O promotor enfatizou que a fraude não se espalhou para outras regiões do país porque foi descoberta em uma fase considerada inicial. Segundo as investigações, a adulteração ocorria há cerca de um ano.

O Ministério Público estima que as empresas investigadas transportaram cerca de 100 milhões de litros de leite entre abril de 2012 e maio de 2013. Do total, o órgão acredita que 1 milhão de quilos de ureia contendo formol tenham sido adicionados, com o objetivo de aumentar o volume do leite transportado e consequentemente o lucro sobre o preço do leite cru.

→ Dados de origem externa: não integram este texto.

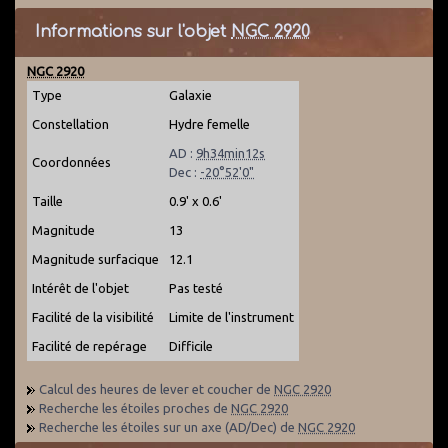
Informations sur l'objet
NGC 2920
NGC 2920
Type
Galaxie
Constellation
Hydre femelle
AD :
9h34min12s
Coordonnées
Dec :
-20°52'0"
Taille
0.9' x 0.6'
Magnitude
13
Magnitude surfacique
12.1
Intérêt de l'objet
Pas testé
Facilité de la visibilité
Limite de l'instrument
Facilité de repérage
Difficile
Calcul des heures de lever et coucher de
NGC 2920
Recherche les étoiles proches de
NGC 2920
Recherche les étoiles sur un axe (AD/Dec) de
NGC 2920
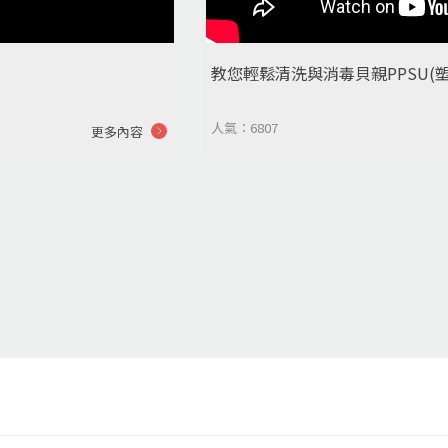
教您輕鬆清洗與消毒貝親PPSU(塑膠
人氣：6807
更多內容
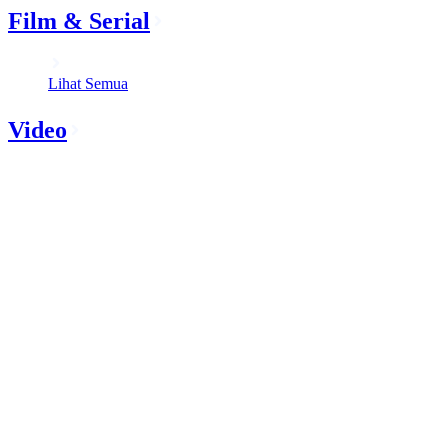
Film & Serial
Lihat Semua
Video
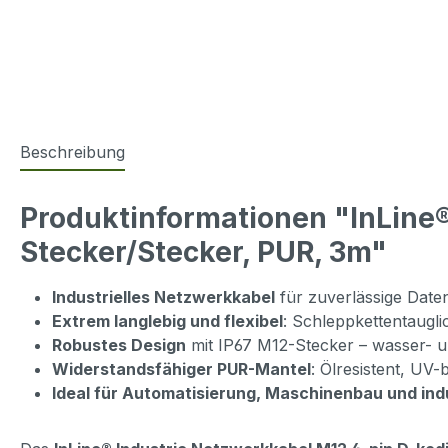
Beschreibung
Produktinformationen "InLine®
Stecker/Stecker, PUR, 3m"
Industrielles Netzwerkkabel
für zuverlässige Date
Extrem langlebig und flexibel
: Schleppkettentaugli
Robustes Design
mit IP67 M12-Stecker – wasser- un
Widerstandsfähiger PUR-Mantel
: Ölresistent, UV-
Ideal für Automatisierung, Maschinenbau und ind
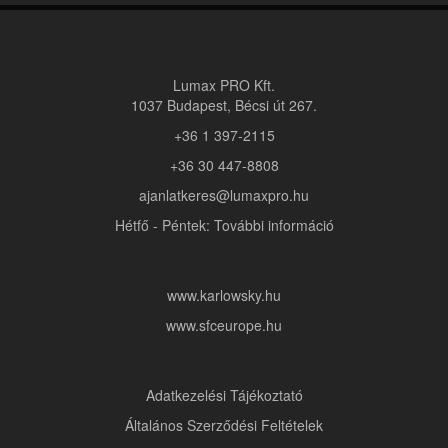
Lumax PRO Kft.
1037 Budapest, Bécsi út 267.
+36 1 397-2115
+36 30 447-8808
ajanlatkeres@lumaxpro.hu
Hétfő - Péntek: További információ
www.karlowsky.hu
www.sfceurope.hu
Adatkezelési Tájékoztató
Általános Szerződési Feltételek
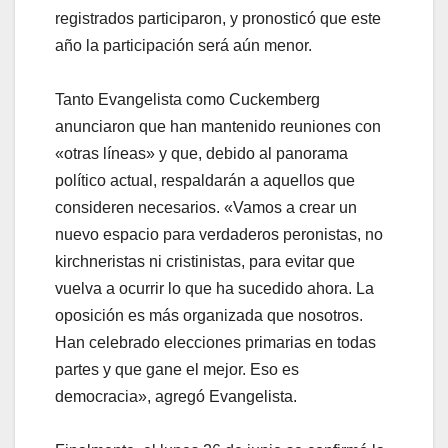
registrados participaron, y pronosticó que este
año la participación será aún menor.
Tanto Evangelista como Cuckemberg
anunciaron que han mantenido reuniones con
«otras líneas» y que, debido al panorama
político actual, respaldarán a aquellos que
consideren necesarios. «Vamos a crear un
nuevo espacio para verdaderos peronistas, no
kirchneristas ni cristinistas, para evitar que
vuelva a ocurrir lo que ha sucedido ahora. La
oposición es más organizada que nosotros.
Han celebrado elecciones primarias en todas
partes y que gane el mejor. Eso es
democracia», agregó Evangelista.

– Era um esquema grande que tivemos a felicidade de pegar no início, a tempo de alertar as autoridades e a fiscalização para essa situação grave. Corríamos o risco de ele circular pelo país e então perderíamos o controle da fraude – destacou, ao acrescentar que novos depoimentos serão tomados na quarta, dia 15.

Além das investigações criminais, quatro inquéritos civis para apurar a responsabilidade das empresas de leite tramitam na Promotoria de Justiça de Defesa do Consumidor. Com o objetivo de fiscalizar a qualidade do leite produzido no Rio Grande do Sul, o órgão vai cruzar as informações levantadas pelo MP-RS com dados do Ministério da Agricultura, Pecuária e Abastecimento e de entidades estaduais de fiscalização, como o Centro Estadual de Vigilância e Saúde e a Vigilância Sanitária Estadual. De acordo com o MP, as empresas de leite serão chamadas para uma reunião, no órgão, nos próximos dias.

Na sexta, dia 10, o ministro da Agricultura, Antônio Andrade, tranquilizou os brasileiros em relação ao consumo de leite, alegando que as adulterações descobertas no produto fabricado no Rio Grande do Sul foram resultado de uma fiscalização eficiente do ministério.

Apesar de o ministério atestar que não há falha no monitoramento, técnicos da pasta se reunirão com representantes da cadeia produtiva do leite com o objetivo de estudar alternativas para melhorar os mecanismos de controle. Um dos encontros será no dia 22, em Brasília. Entre os pontos que o ministério discutirá com o setor privado está a possibilidade de o transporte de leite ser remunerado por quilometragem e não pela quantidade do produto.

Segundo balanço do Ministério da Agricultura, até o fim da semana passada foram recolhidos cerca de 600 mil litros de leite que já haviam passado pelo processo de industrialização e chegado ao mercado. Desses, dois lotes totalizando 28 mil litros do produto registraram presença de formol.

Entenda o caso
O Ministério Público do Rio Grande do Sul, com apoio do Ministério da Agricultura, Pecuária e Abastecimento (Mapa), da Receita Estadual e da Brigada Militar, deflagrou na quarta, dia 8, a Operação Leite Compen$ado, que apura, desde 2012, a adulteração de leite no Estado. A investigação apontou que cinco empresas de transporte de leite adicionavam água e ureia, que tem formol em sua composição, para dar mais volume às mercadorias. Com o aumento do volume do leite transportado, os atravessadores lucravam 10% a mais que os 7% já pagos sobre o preço do leite cru. O MP suspeita que o esquema possa ter adulterado até 100 milhões de litros nos últimos 12 meses. As marcas que tiveram lotes de leite suspensos do mercado são Italac, Bom Gosto/Líder, Mu-Mu, Latvida, Hollmann, Goolac e Só Milk. A operação resultou em 13 mandados de busca e, até o momento, sete pessoas permanecem presas.